Although consideration of both the atom economy and the % yield, gives a much better measure of the efficiency of a reaction and its environmental acceptability, other factors need to be considered.  To prompt a discussion of the environmental acceptability of a reaction it is prudent to study some of  the Twelve Principles of Green Chemistry (see below).  Principle numbers 1 and 2 are directly addressed by atom economy and yield.

THE TWELVE PRINCIPLES OF GREEN CHEMISTRY4

1. It is better to prevent waste than to treat or clean up waste after it is
formed.

2. Synthetic methods should be designed to maximize the incorporation
of all materials used in the process into the final product.

3. Wherever practicable, synthetic methodologies should be designed to
use and generate substances that possess little or no toxicity to human
health and the environment.

4. Chemical products should be designed to preserve efficacy of function
while reducing toxicity.

5. The use of auxiliary substances (e.g. solvents, separation agents, etc.)
should be made unnecessary whenever possible and, innocuous when
used.

6. Energy requirements should be recognized for their environmental and
economic impacts and should be minimized.  Synthetic methods
should be conducted at ambient temperature and pressure.

7. A raw material feedstock should be renewable rather than depleting
whenever technically and economically practical.

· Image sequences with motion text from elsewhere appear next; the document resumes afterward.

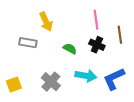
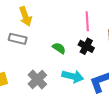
yellow arrow: (46, 22) -> (25, 16), moved

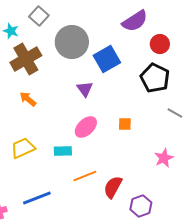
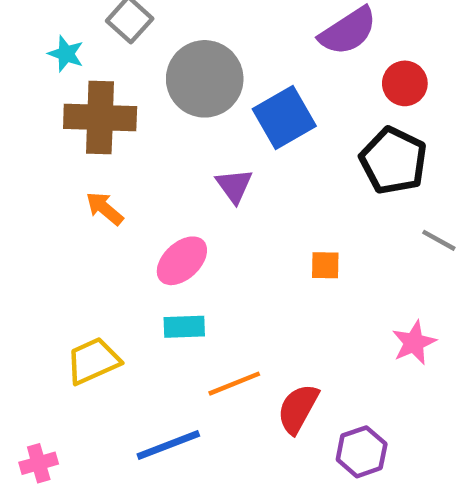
brown cross: (26, 59) -> (100, 117), turned 32
pink ellipse: (86, 127) -> (182, 261), moved
yellow trapezoid: (23, 148) -> (93, 361), moved
blue line: (37, 198) -> (168, 445), moved

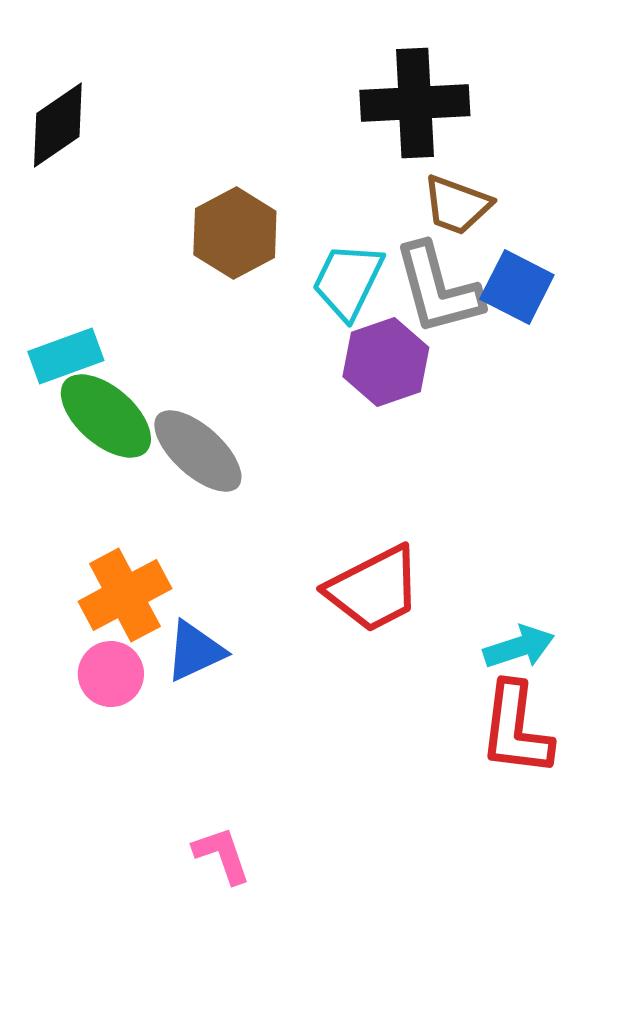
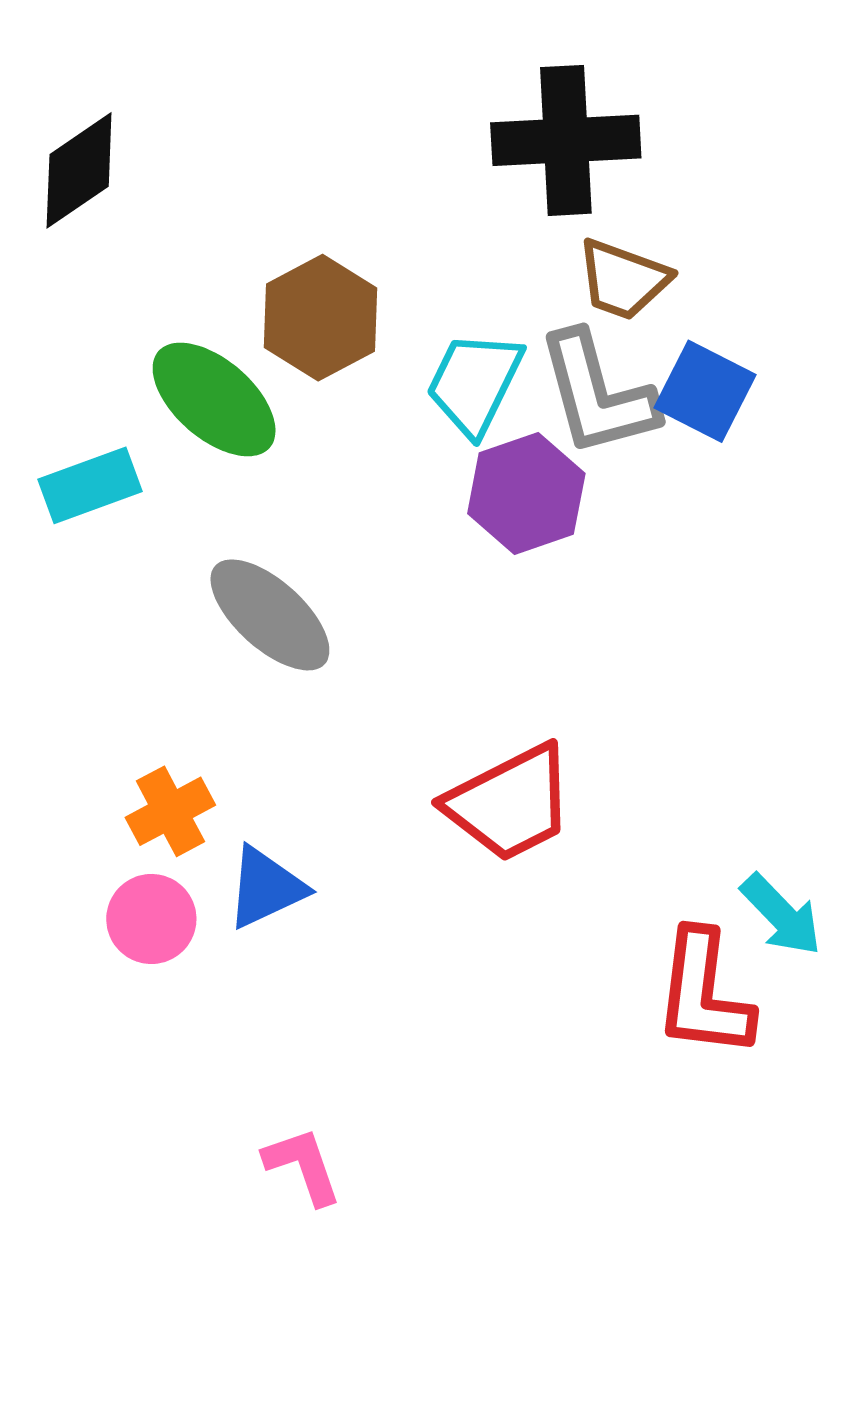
green ellipse: (106, 416) -> (214, 399), moved
orange cross: (125, 595) -> (170, 811), size x0.7
cyan arrow: (519, 647) -> (781, 915), moved, turned 64

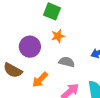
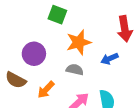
orange star: (58, 36) -> (79, 42), moved, size x1.6

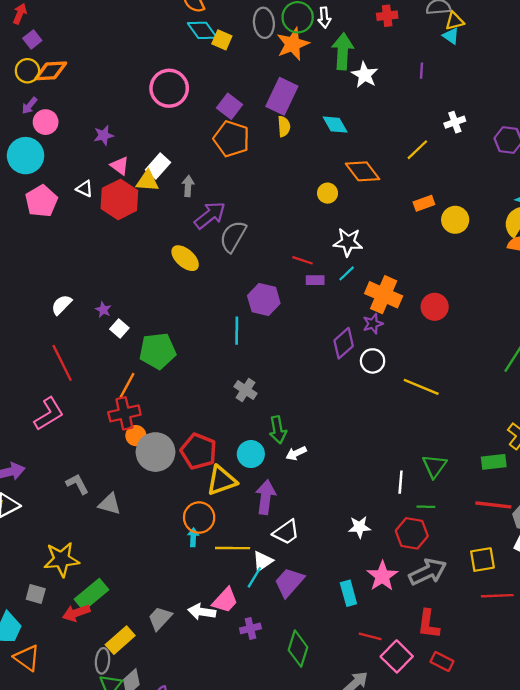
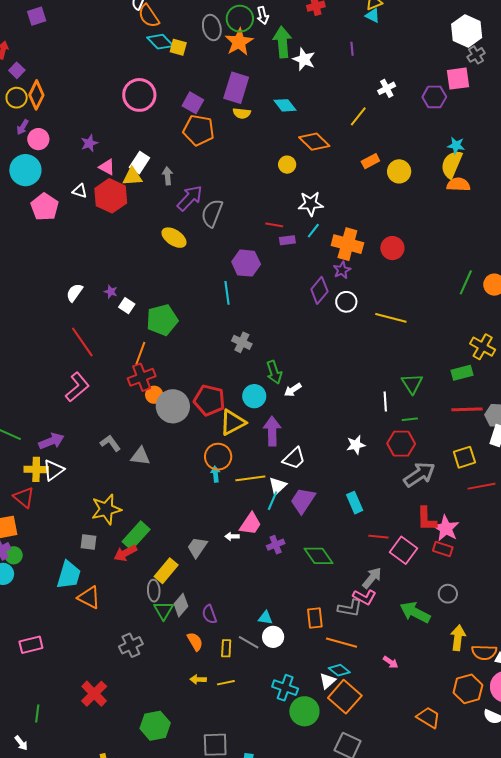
orange diamond: (51, 71) -> (36, 95), turned -52
yellow semicircle: (284, 126) -> (242, 113), turned 108
pink star: (382, 576) -> (446, 528), moved
white arrow: (202, 612) -> (232, 536), size x0.6
green diamond: (298, 649) -> (319, 556), turned -44

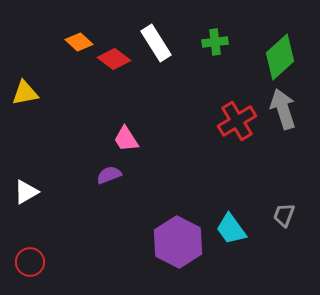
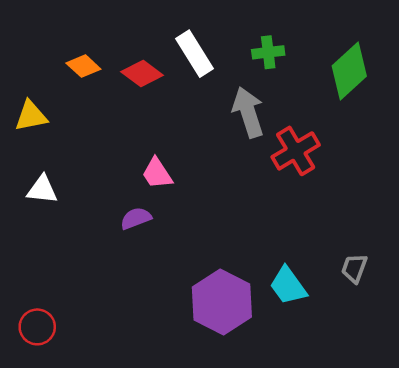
orange diamond: (79, 42) -> (83, 66), moved
gray arrow: (283, 109) -> (248, 112), moved
white triangle: (26, 192) -> (42, 190), moved, turned 36

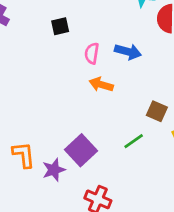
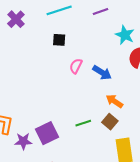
orange arrow: (101, 85) -> (114, 101), moved
green line: (134, 141) -> (83, 123), moved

8. Unnecessary derivatization (blocking group, protection/deprotection,
temporary modification of physical/chemical processes) should be
avoided whenever possible.

9. Catalytic reagents (as selective as possible) are superior to
stoichiometric reagents.

10. Chemical products should be designed so that at the end of their
function they do not persist in the environment and break down into

11. Analytical methodologies need to be further developed to allow for
real-time in-process monitoring and control prior to the formation of
hazardous substances.

12. Substances and the form of a substance used in a chemical process
should chosen so as to minimize the potential for chemical accidents,
including releases, explosions, and fires.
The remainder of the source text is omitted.